CHRISTOPHER HANSEN, WITNESS: It went with the beat almost until you heard too many shots. It was just like, bang, bang, bang!

LUIS BURBANO, WITNESS: There were about 20 to 30 people trying to push themselves through a small cabinet-looking door.

TAPPER: Luis Burbano escaped with his friend never looking back at the murderer coming towards them.

BURBANO: I didn't want to look back. Why to look at them that would be the last thing I see on my face, and last memory I have. That's not something I wanted to remember.

TAPPER: Club-goers hid from the terrorist in restrooms and dressing rooms, huddling together, hoping to survive.

MINA JUSTICE, SON KILLED IN TERROR ATTACK: He said he was going to die and he loved me. That's the last thing I heard.

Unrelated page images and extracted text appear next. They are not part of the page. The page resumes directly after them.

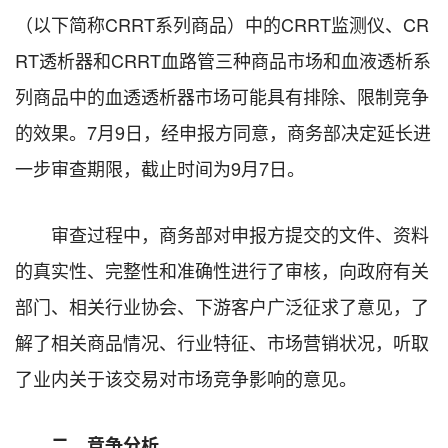
（以下简称CRRT系列商品）中的CRRT监测仪、CR
RT透析器和CRRT血路管三种商品市场和血液透析系
列商品中的血透透析器市场可能具有排除、限制竞争
的效果。7月9日，经申报方同意，商务部决定延长进
一步审查期限，截止时间为9月7日。
审查过程中，商务部对申报方提交的文件、资料
的真实性、完整性和准确性进行了审核，向政府有关
部门、相关行业协会、下游客户广泛征求了意见，了
解了相关商品情况、行业特征、市场营销状况，听取
了业内关于该交易对市场竞争影响的意见。
二、竞争分析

TAPPER: Just after 2:00 a.m., Mina Justice received these texts from her son, Eddie. "Mommy, I love you. In club they shooting. Trapped in the bathroom." "Calling them now," she wrote back. Then messages from Eddie kept coming. He has us. And he's in here with us. And then -- I'm going to die.

Eddie's mother spoke to news crews as she waited outside for her son.

JUSTICE: I think something happened. I do.

TAPPER: Eddie Justice did not make it out alive. The murdered range in age from 19 to 50 -- retail workers, accountants, bartenders, journalists, students. Bright futures extinguished in a hate-filled terrorist attack.

UNIDENTIFIED FEMAL: You stole a lot of people away from their families.

TAPPER: Some club-goers were lucky, shot but safe because of the fast work of others.

JOSH MCGILL, WITNESS: On the way to the hospital, the officer had him lie on top of me and I had to bear-hug him.

TAPPER: Nursing student Josh McGill helped a man with multiple gunshot wounds outside the club, telling him what he needed to hear to stay calm.

MCGILL: I promise you, God has got this, you'll be okay. And I was mainly scared. I was like, God, please, don't let him break my promise.

TAPPER: As of now, that man is alive. And the promise to overcome lives on as well.

ANDY MOSS, WITNESS: We're standing up and we're fighting. That's all we can do. All we can do is fight.

TAPPER: Jake Tapper, CNN,


BLITZER: Our deepest condolences.

CNN's breaking news coverage of the Orlando terror attack continues right now with "ERIN BURNETT OUTFRONT."